◆ Try it: From the records below, output exactly the lines starting at the line with "змінити, і може" and ending at the line with "Рязань, Солотчинское ш., д. 2", both of them included, but no pictures.

------------------------------

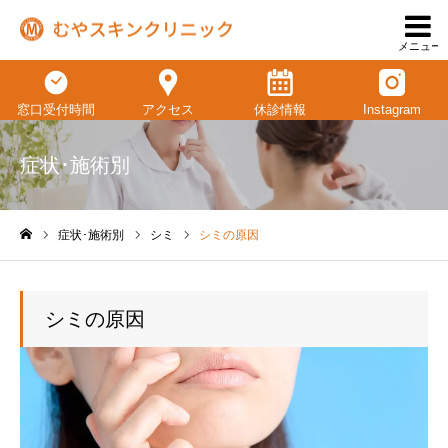
メニュー
窓口受付時間
アクセス
休診情報
Instagram
症状･施術別
症状･施術別
シミ
シミの原因
ホーム
シミの原因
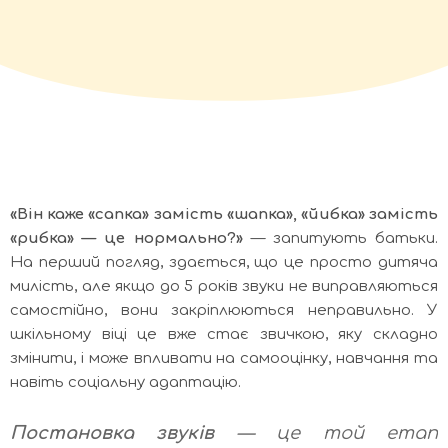
«Він каже «сапка» замість «шапка», «йибка» замість
«рибка» — це нормально?»
— запитують батьки.
На перший погляд, здається, що це просто дитяча
милість, але якщо до 5 років звуки не виправляються
самостійно, вони закріплюються неправильно. У
шкільному віці це вже стає звичкою, яку складно
змінити, і може впливати на самооцінку, навчання та
навіть соціальну адаптацію.
Постановка звуків
— це той етап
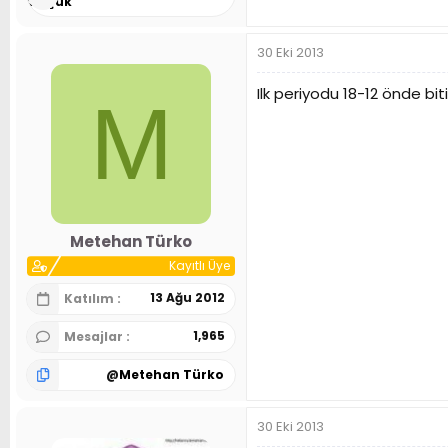
Selçuk
30 Eki 2013
Ilk periyodu 18-12 önde biti
M
Metehan Türko
Kayıtlı Üye
13 Ağu 2012
Katılım
1,965
Mesajlar
@
Metehan Türko
30 Eki 2013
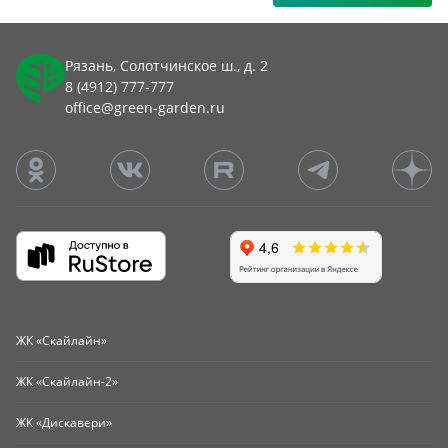
Рязань, Солотчинское ш., д. 2
8 (4912) 777-777
office@green-garden.ru
ЖК «Скайлайн»
ЖК «Скайлайн-2»
ЖК «Дискавери»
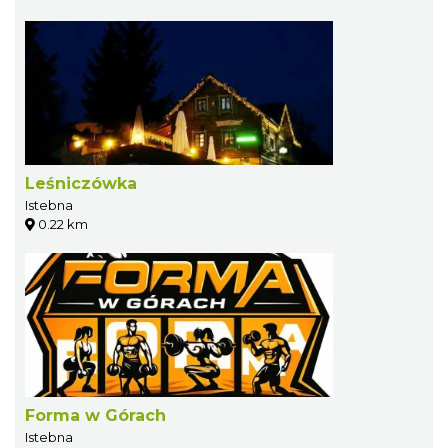
Leśniczówka
Istebna
0.22 km
Forma w Górach
Istebna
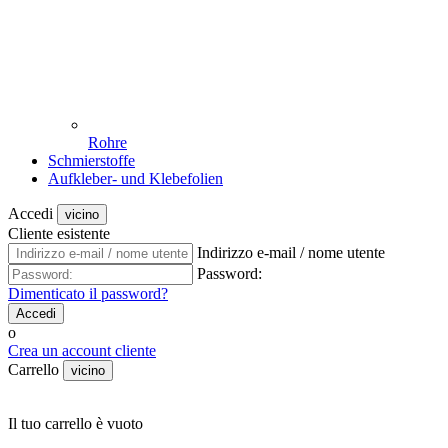
Rohre
Schmierstoffe
Aufkleber- und Klebefolien
Accedi
vicino
Cliente esistente
Indirizzo e-mail / nome utente
Password:
Dimenticato il password?
Accedi
o
Crea un account cliente
Carrello
vicino
Il tuo carrello è vuoto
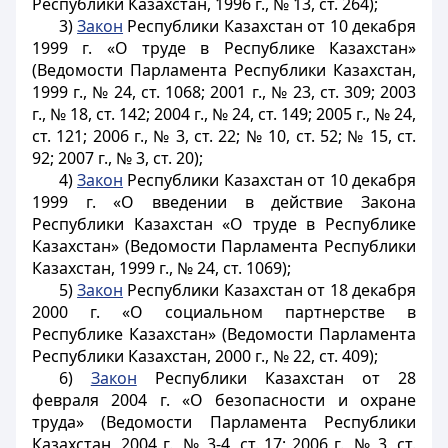
Республики Казахстан, 1996 г., № 13, ст. 264);
3)
Закон
Республики Казахстан от 10 декабря
1999 г. «О труде в Республике Казахстан»
(Ведомости Парламента Республики Казахстан,
1999 г., № 24, ст. 1068; 2001 г., № 23, ст. 309; 2003
г., № 18, ст. 142; 2004 г., № 24, ст. 149; 2005 г., № 24,
ст. 121; 2006 г., № 3, ст. 22; № 10, ст. 52; № 15, ст.
92; 2007 г., № 3, ст. 20);
4)
Закон
Республики Казахстан от 10 декабря
1999 г. «О введении в действие Закона
Республики Казахстан «О труде в Республике
Казахстан» (Ведомости Парламента Республики
Казахстан, 1999 г., № 24, ст. 1069);
5)
Закон
Республики Казахстан от 18 декабря
2000 г. «О социальном партнерстве в
Республике Казахстан» (Ведомости Парламента
Республики Казахстан, 2000 г., № 22, ст. 409);
6)
Закон
Республики Казахстан от 28
февраля 2004 г. «О безопасности и охране
труда» (Ведомости Парламента Республики
Казахстан, 2004 г., № 3-4, ст. 17; 2006 г., № 3, ст.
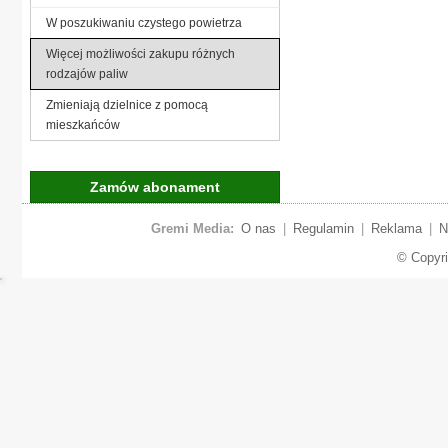
W poszukiwaniu czystego powietrza
Więcej możliwości zakupu różnych
rodzajów paliw
Zmieniają dzielnice z pomocą
mieszkańców
Zamów abonament
Gremi Media:
O nas
|
Regulamin
|
Reklama
|
N
© Copyr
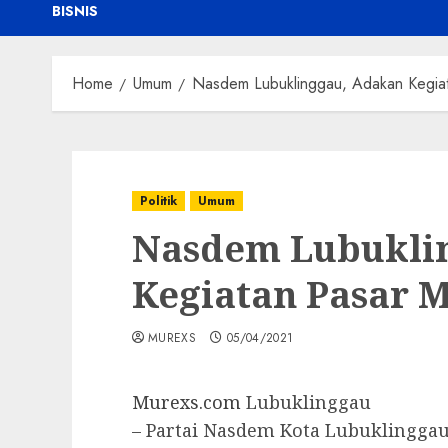
BISNIS
Home
Umum
Nasdem Lubuklinggau, Adakan Kegia
Politik
Umum
Nasdem Lubukli
Kegiatan Pasar 
MUREXS
05/04/2021
Murexs.com
Lubuklinggau
– Partai Nasdem Kota Lubuklinggau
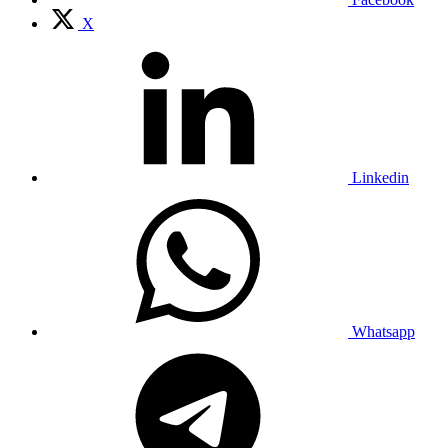
X
Linkedin
Whatsapp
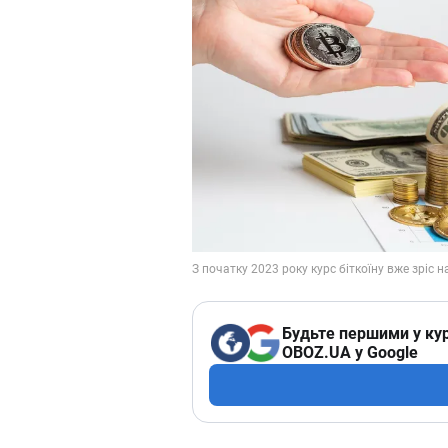
Будьте першими у кур
OBOZ.UA у Google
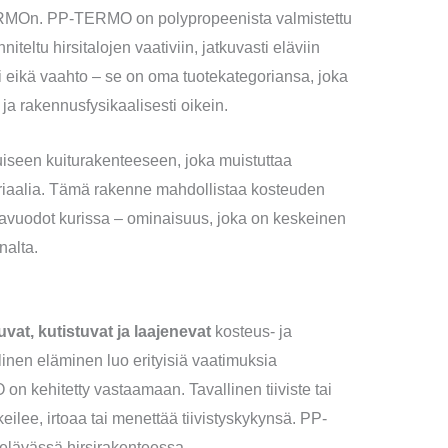
ERMOn. PP-TERMO on polypropeenista valmistettu
eltu hirsitalojen vaativiin, jatkuvasti eläviin
eri eikä vaahto – se on oma tuotekategoriansa, joka
ja rakennusfysikaalisesti oikein.
iseen kuiturakenteeseen, joka muistuttaa
riaalia. Tämä rakenne mahdollistaa kosteuden
mavuodot kurissa – ominaisuus, joka on keskeinen
nalta.
kuvat, kutistuvat ja laajenevat
kosteus- ja
nen eläminen luo erityisiä vaatimuksia
n kehitetty vastaamaan. Tavallinen tiiviste tai
keilee, irtoaa tai menettää tiivistyskykynsä. PP-
elävässä hirsirakenteessa.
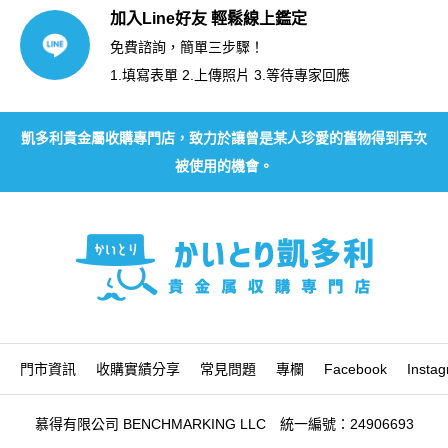
加入Line好友 輕鬆線上鑑定
免費諮詢，簡單三步驟！
1.填寫表單 2.上傳照片 3.等待專家回應
凱多利貴金屬收購專門店，致力於讓曾是某人珍愛的舊物得到再次
被使用的機會。
門市資訊
收購實績分享
常見問題
專欄
Facebook
Insta
慕得有限公司 BENCHMARKING LLC 統一編號：24906693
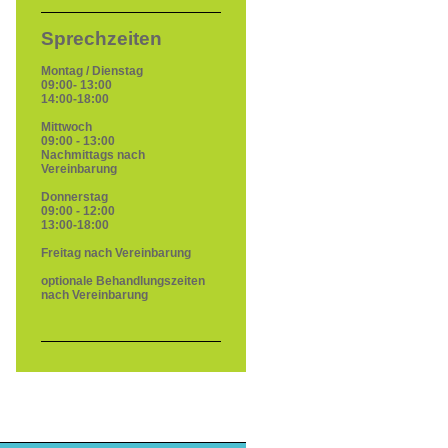
Sprechzeiten
Montag / Dienstag
09:00- 13:00
14:00-18:00
Mittwoch
09:00 - 13:00
Nachmittags nach
Vereinbarung
Donnerstag
09:00 - 12:00
13:00-18:00
Freitag nach Vereinbarung
optionale
Behandlungszeiten
nach Vereinbarung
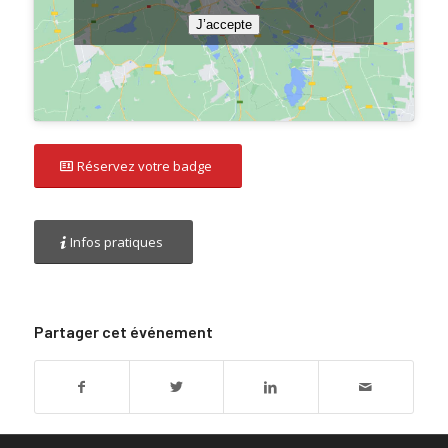
J’accepte
Réservez votre badge
Infos pratiques
Partager cet événement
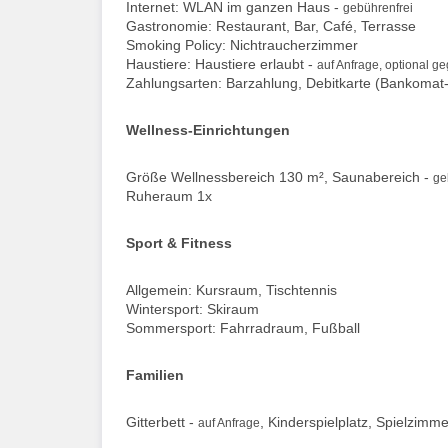
Internet: WLAN im ganzen Haus -
gebührenfrei
Gastronomie: Restaurant, Bar, Café, Terrasse
Smoking Policy: Nichtraucherzimmer
Haustiere: Haustiere erlaubt -
auf Anfrage, optional g
Zahlungsarten: Barzahlung, Debitkarte (Bankomat-
Wellness-Einrichtungen
Größe Wellnessbereich 130 m², Saunabereich -
ge
Ruheraum 1x
Sport & Fitness
Allgemein: Kursraum, Tischtennis
Wintersport: Skiraum
Sommersport: Fahrradraum, Fußball
Familien
Gitterbett -
, Kinderspielplatz, Spielzimm
auf Anfrage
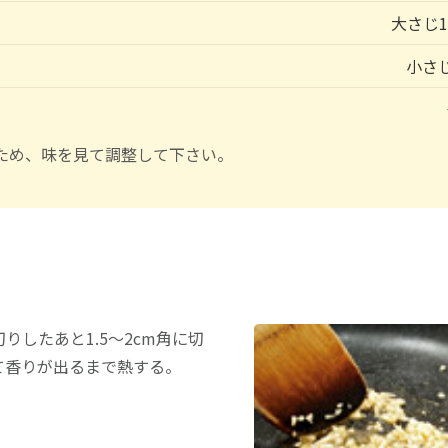
大さじ1
小さ
ため、味を見て調整して下さい。
りしたあと1.5〜2cm角に切
て香りが出るまで熱する。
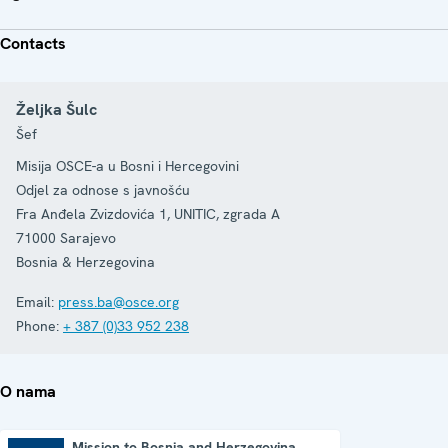
Contacts
Željka Šulc
Šef
Misija OSCE-a u Bosni i Hercegovini
Odjel za odnose s javnošću
Fra Anđela Zvizdovića 1, UNITIC, zgrada A
71000
Sarajevo
Bosnia & Herzegovina
Email:
press.ba@osce.org
Phone:
+ 387 (0)33 952 238
O nama
Mission to Bosnia and Herzegovina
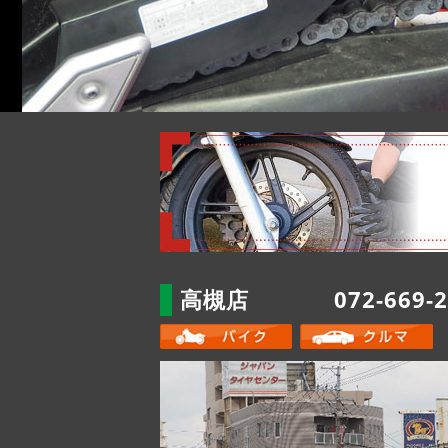
高槻店
072-669-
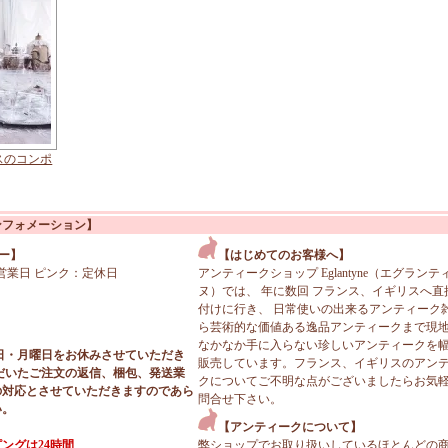
スのコンポ
ンフォメーション】
ー】
【はじめてのお客様へ】
営業日 ピンク：定休日
アンティークショップ Eglantyne（エグランテ
ヌ）では、 年に数回 フランス、イギリスへ直
付けに行き、 日常使いの出来るアンティーク
ら芸術的な価値ある逸品アンティークまで現
なかなか手に入らない珍しいアンティークを
日・月曜日をお休みさせていただき
販売しています。フランス、イギリスのアン
だいたご注文の返信、梱包、発送業
クについてご不明な点がございましたらお気
の対応とさせていただきますのであら
問合せ下さい。
い。
【アンティークについて】
ングは24時間
弊ショップでお取り扱いしているほとんどの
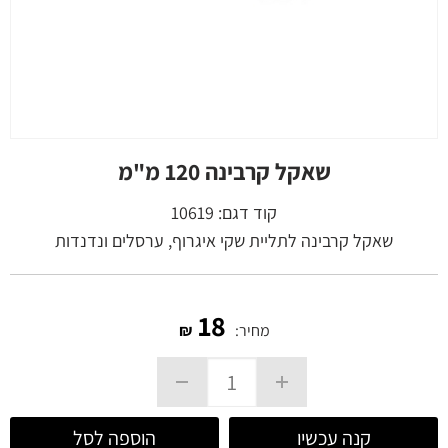
שאקל קרבינה 120 מ"מ
קוד דגם:
10619
שאקל קרבינה לתליית שקי איגרוף, ערסלים ונדנדות
18
מחיר:
₪
קנה עכשיו
הוספה לסל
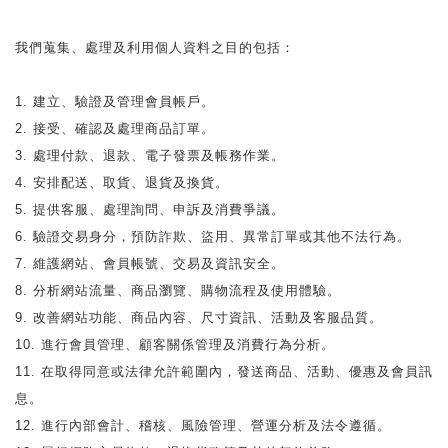
我們蒐集、處理及利用個人資料之目的包括：
1. 建立、驗證及管理會員帳戶。
2. 接受、確認及處理商品訂單。
3. 處理付款、退款、電子發票及帳務作業。
4. 安排配送、取貨、退貨及換貨。
5. 提供客服、處理詢問、申訴及消費爭議。
6. 驗證交易身分，預防詐欺、盜用、異常訂單或其他不法行為。
7. 維護網站、會員帳號、交易及資訊安全。
8. 分析網站流量、商品瀏覽、購物流程及使用體驗。
9. 改善網站功能、商品內容、尺寸資訊、活動及客服品質。
10. 進行會員管理、顧客關係管理及消費行為分析。
11. 在取得同意或法律允許範圍內，發送商品、活動、優惠及會員訊
息。
12. 進行內部會計、稽核、風險管理、營運分析及法令遵循。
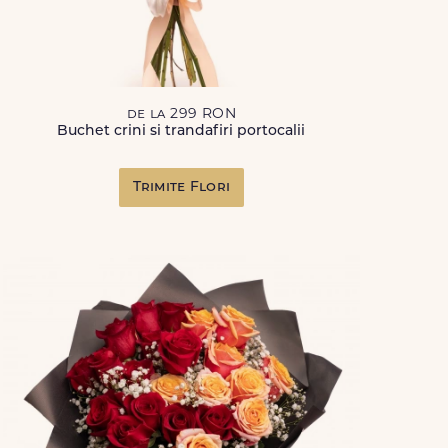
de la 299 RON
Buchet crini si trandafiri portocalii
Trimite Flori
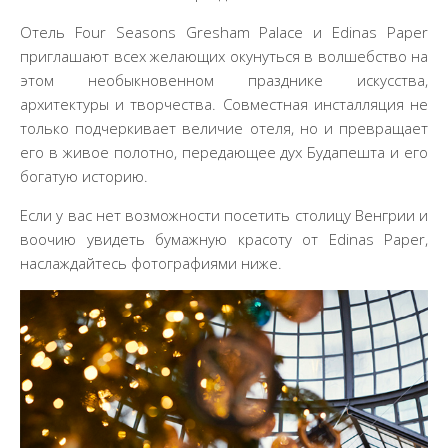
Отель Four Seasons Gresham Palace и Edinas Paper
приглашают всех желающих окунуться в волшебство на
этом необыкновенном празднике искусства,
архитектуры и творчества. Совместная инсталляция не
только подчеркивает величие отеля, но и превращает
его в живое полотно, передающее дух Будапешта и его
богатую историю.
Если у вас нет возможности посетить столицу Венгрии и
воочию увидеть бумажную красоту от Edinas Paper,
наслаждайтесь фотографиями ниже.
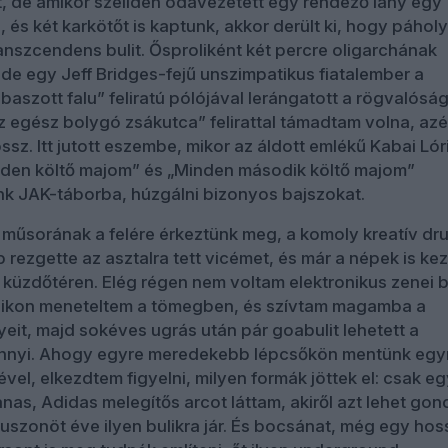
nt, de amikor szelíden odavezetett egy rendező lány egy
 és két karkötőt is kaptunk, akkor derült ki, hogy páhol
anszcendens bulit. Ősproliként két percre oligarchának
e egy Jeff Bridges-fejű unszimpatikus fiatalember a
baszott falu” feliratú pólójával lerángatott a rögvalósá
z egész bolygó zsákutca” felirattal támadtam volna, azé
ssz. Itt jutott eszembe, mikor az áldott emlékű Kabai Lór
den költő majom” és „Minden második költő majom”
k JAK-táborba, húzgálni bizonyos bajszokat.
műsorának a felére érkeztünk meg, a komoly kreatív dr
 rezgette az asztalra tett vicémet, és már a népek is ke
a küzdőtéren. Elég régen nem voltam elektronikus zenei b
ikon meneteltem a tömegben, és szívtam magamba a
eit, majd sokéves ugrás után pár goabulit lehetett a
 ennyi. Ahogy egyre meredekebb lépcsőkön mentünk egy
el, elkezdtem figyelni, milyen formák jöttek el: csak eg
nas, Adidas melegítős arcot láttam, akiről azt lehet gond
szonöt éve ilyen bulikra jár. És bocsánat, még egy hos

------------------------------

◆ Written response:
змінити, і може впливати на самооцінку, навчання та
навіть соціальну адаптацію.
Постановка звуків
— це той етап
Selçuk
30 Eki 2013
Ilk periyodu 18-12 önde biti
M
Metehan Türko
Kayıtlı Üye
13 Ağu 2012
Katılım
1,965
Mesajlar
@
Metehan Türko
30 Eki 2013
Рязань, Солотчинское ш., д. 2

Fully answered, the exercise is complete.